アズリテ
統計学基礎・ レッスン 3 / 4
自然科学 / 数学・データ

標本から全体を知る——推定と誤差

読了目安 2/灯る概念:

一さじで、鍋全体の味が分かる

日本の有権者はおよそ1億人。なのに世論調査は、たった1000人ほどに聞いて「内閣支持率◯%」と報じます。そんなことが許されるのか——と思うかもしれませんが、実はこれ、料理人が大鍋のスープを一さじ味見するのと同じ原理です。よくかき混ぜてあれば、一さじで全体の味が分かる。統計学はこの「かき混ぜ」と「一さじの信頼度」を数学にしたものです。

鍵は「無作為」にあり

部分(標本)から全体(母集団)を推し量ることを推定と呼びます。推定が成り立つ条件はただ一つ、標本が無作為(ランダム)に選ばれていることです。かき混ぜていないスープの上澄みだけを味見すれば、味を見誤ります。同じように、特定の層に偏った標本(標本の偏り)からは、全体は推定できません。
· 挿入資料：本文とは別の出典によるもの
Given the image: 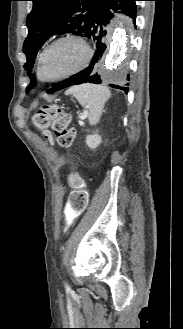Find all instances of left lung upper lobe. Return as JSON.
<instances>
[{"instance_id": "1", "label": "left lung upper lobe", "mask_w": 183, "mask_h": 329, "mask_svg": "<svg viewBox=\"0 0 183 329\" xmlns=\"http://www.w3.org/2000/svg\"><path fill=\"white\" fill-rule=\"evenodd\" d=\"M33 8L27 17L28 36L23 45L31 82L27 90L32 89L36 82L30 74L35 57L52 35L72 33L86 36L97 11L108 0H31Z\"/></svg>"}]
</instances>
驚くべきことに、無作為でさえあれば、必要な標本の大きさは母集団の大きさにほとんど依存しません。1億人の集団でも、約1000人の無作為標本で±3ポイント程度の精度が出ます。だから世論調査は1000人前後で設計されるのです。

「誤差の範囲」という誠実さ

ただし、標本はあくまで標本。全体とのズレ=誤差は避けられません。統計学の誠実なところは、この誤差の大きさ自体を見積もる点です。「支持率45%、誤差±3ポイント」とは、「本当の値はおそらく42〜48%のどこかにある」という表明です(信頼区間の考え方)。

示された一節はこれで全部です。